APFS Compression on my MacBook
In this post, I will take a look at how transparent file compression can be enabled on Apple machines using APFS, how effective it is and how we can get information about the actual size of a file on disk from the kernel.
I’ve tried a lot of different operating systems and hardware manufacturers, but like a lot of people in computer science, I eventually got stuck with Apple’s MacBook Pro. It’s well-known that Apple knows how much customers love their hardware, and so they charge a lot of some things, such as SSD size. I don’t always go for the biggest possible options, because as a student I can’t always afford to. As a result of this, I sometimes run into issues with not having enough disk space on my system.
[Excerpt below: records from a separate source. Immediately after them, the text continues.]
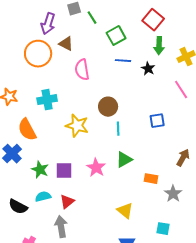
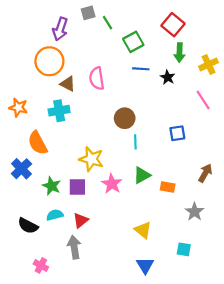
brown triangle: (66, 44) -> (68, 84), moved
yellow star: (77, 126) -> (91, 159), moved
orange rectangle: (151, 179) -> (168, 187), moved

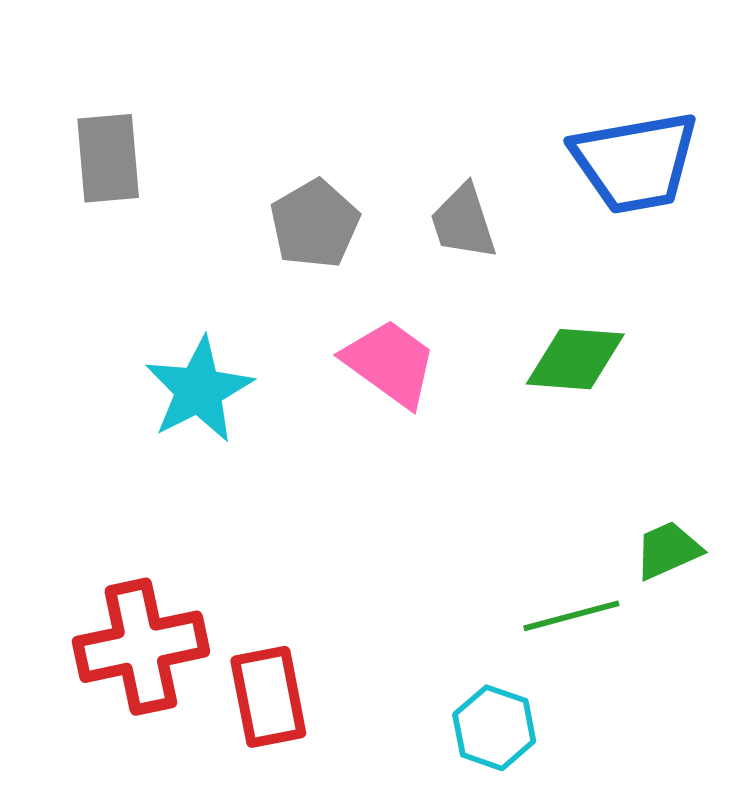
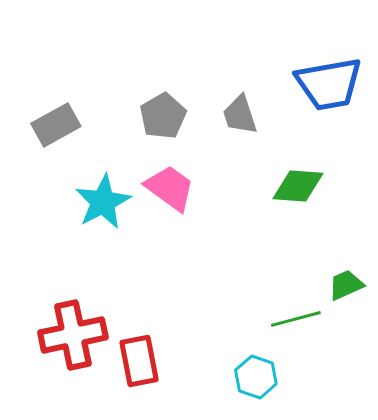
gray rectangle: (108, 158) -> (56, 125), moved, turned 66
pink trapezoid: (390, 363) -> (170, 188), moved

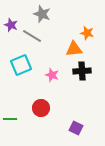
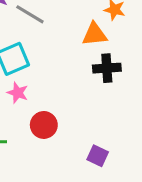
pink star: (52, 75) -> (18, 93), moved

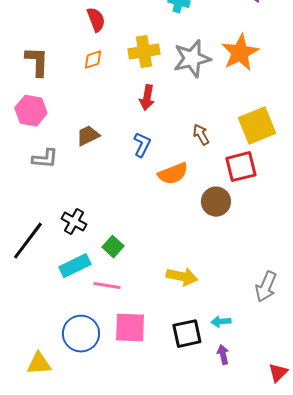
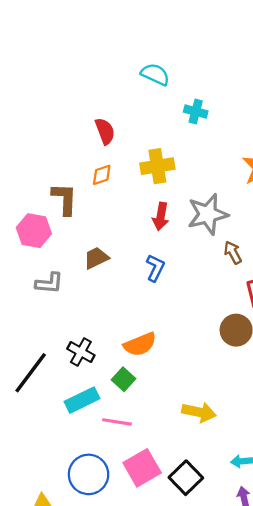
gray star: (192, 59) -> (208, 214), moved
brown L-shape: (37, 62) -> (64, 199), moved
brown arrow: (201, 135) -> (233, 253), moved
orange semicircle: (173, 174) -> (140, 344), moved
pink square: (130, 328) -> (142, 468), turned -32
black square: (187, 334) -> (186, 478), moved, turned -32

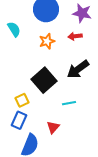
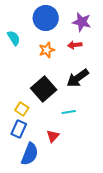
yellow square: (22, 100) -> (22, 109), turned -32

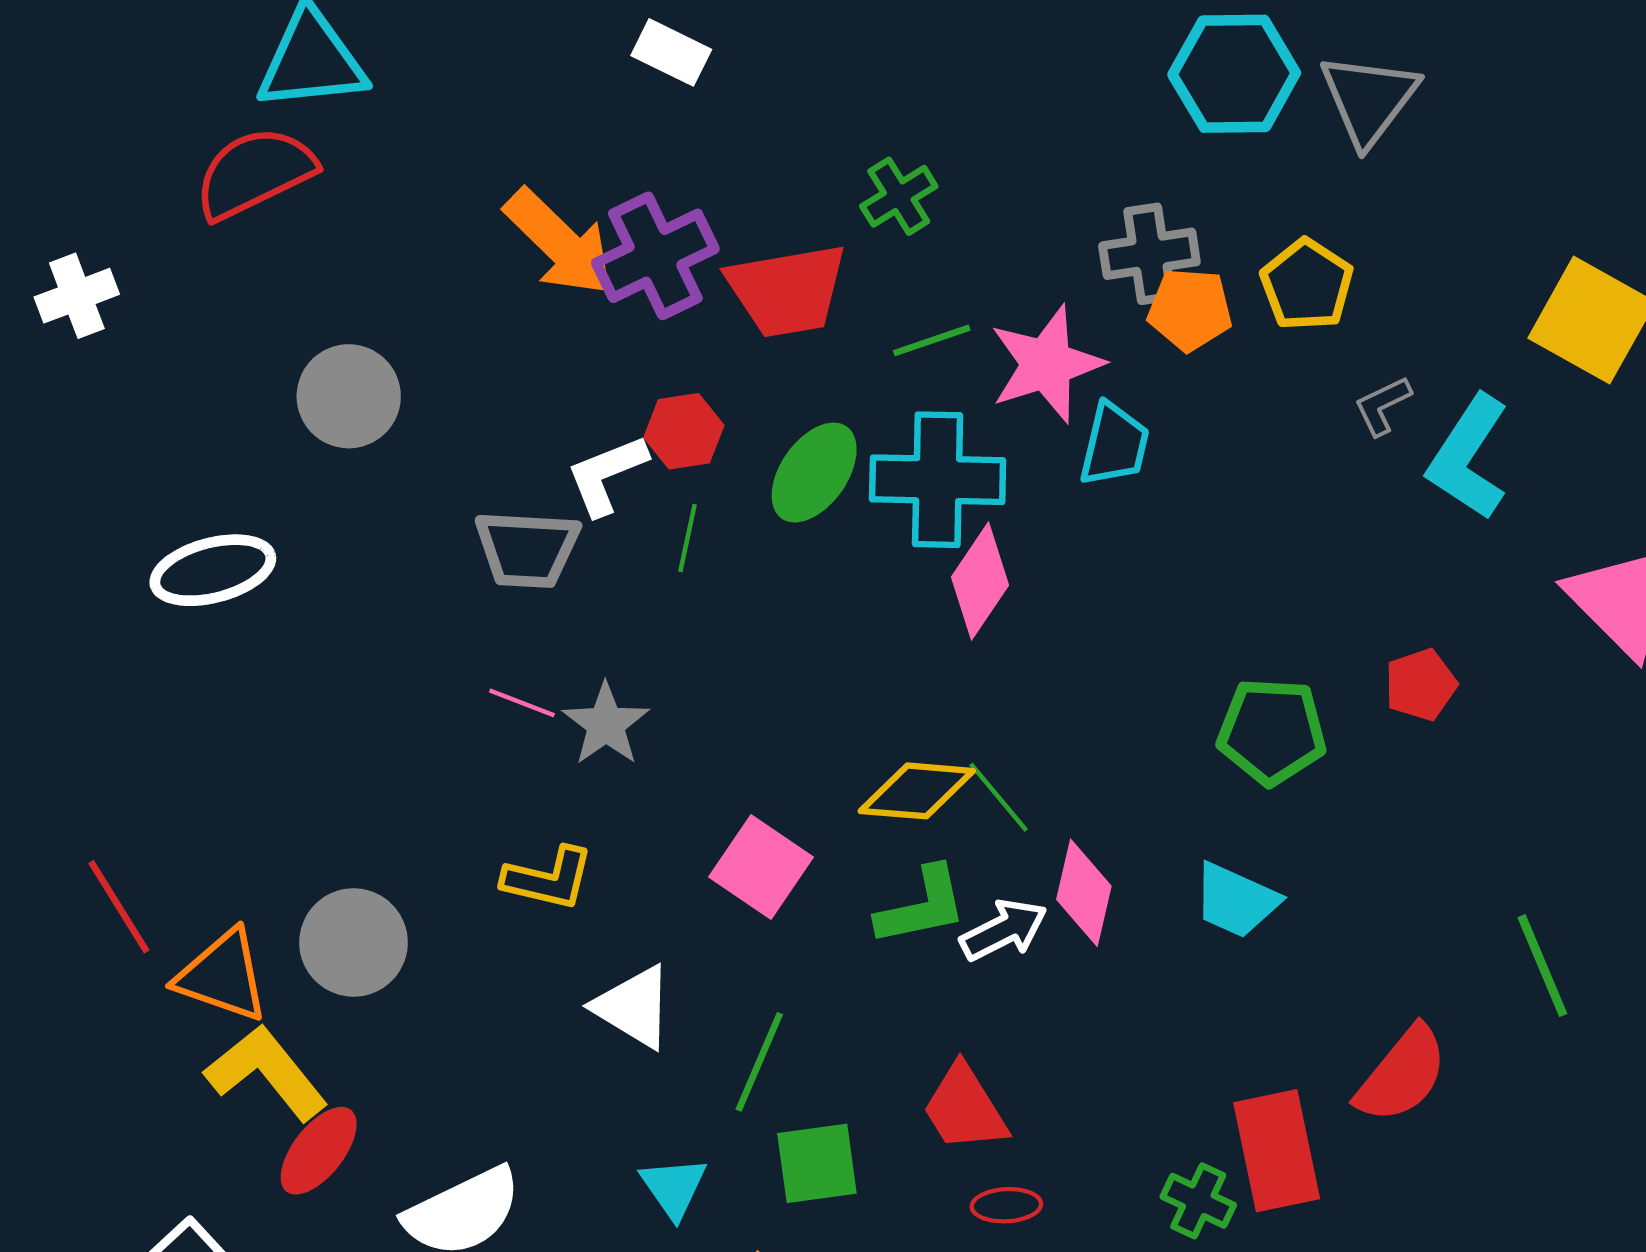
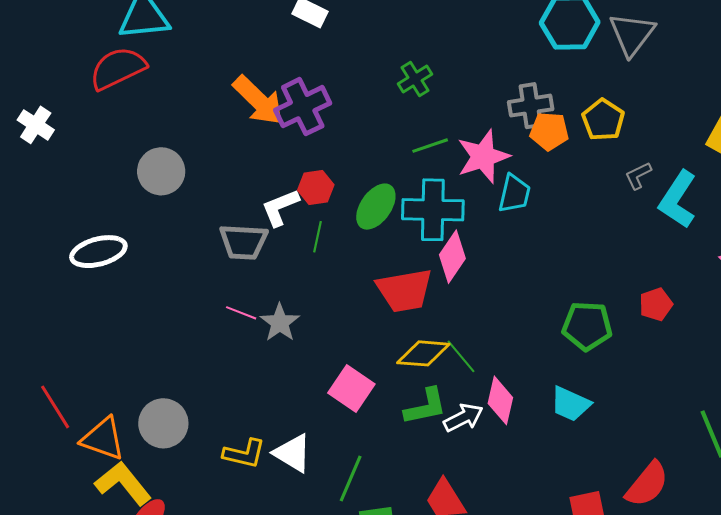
red trapezoid: (787, 290) -> (405, 290), moved
white cross: (77, 296) -> (36, 125), turned -36
yellow L-shape: (548, 879) -> (244, 454), moved

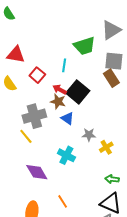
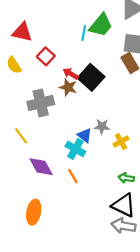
green trapezoid: (85, 46) -> (101, 25), turned -35
cyan line: (64, 65) -> (84, 33), moved
blue triangle: (67, 118) -> (85, 135), moved
yellow line: (26, 136) -> (21, 136), moved
orange line: (63, 201) -> (73, 176), moved

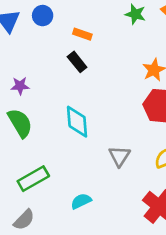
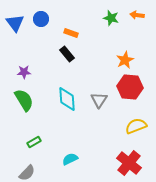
gray triangle: (119, 156) -> (99, 100), moved
green rectangle: (33, 179) -> (34, 142), size x0.6

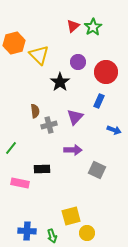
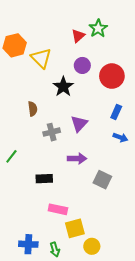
red triangle: (73, 26) -> (78, 36), moved
blue rectangle: (99, 101) -> (116, 112), moved
brown semicircle: (35, 111) -> (33, 109), moved
pink rectangle: (20, 183) -> (58, 209), moved

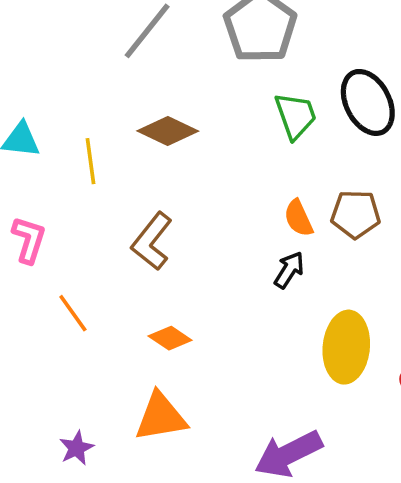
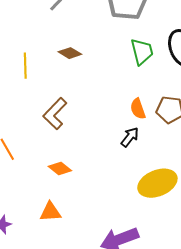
brown diamond: (168, 131) -> (70, 53), size x0.7
yellow ellipse: (346, 347) -> (157, 183), turned 57
orange triangle: (161, 417) -> (50, 212), size x0.7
What I do in that case is go through my files and offload things I don’t
actually need to an external drive. However, looking at the output of
Daisy Disk, which is similar to GNOME’s
Disk Usage Analyzer,
but prettier and commercial, shows that there’s a few gigabytes of stuff
in my /usr/local/
folder.
That is where macOS’s package manager Homebrew installs things to, and also where my TeX Live installation sits. I figure that these are both things that don’t change too often and are therefore prime candidates for compression.
Apple’s filesystems – HFS+, and APFS, which has recently replaced the former on SSD media – both support transparent compression, meaning that the filesystem itself handles the compression, and applications don’t (shouldn’t) notice the difference.
There is a tool that we can use to play with it, and try the compression.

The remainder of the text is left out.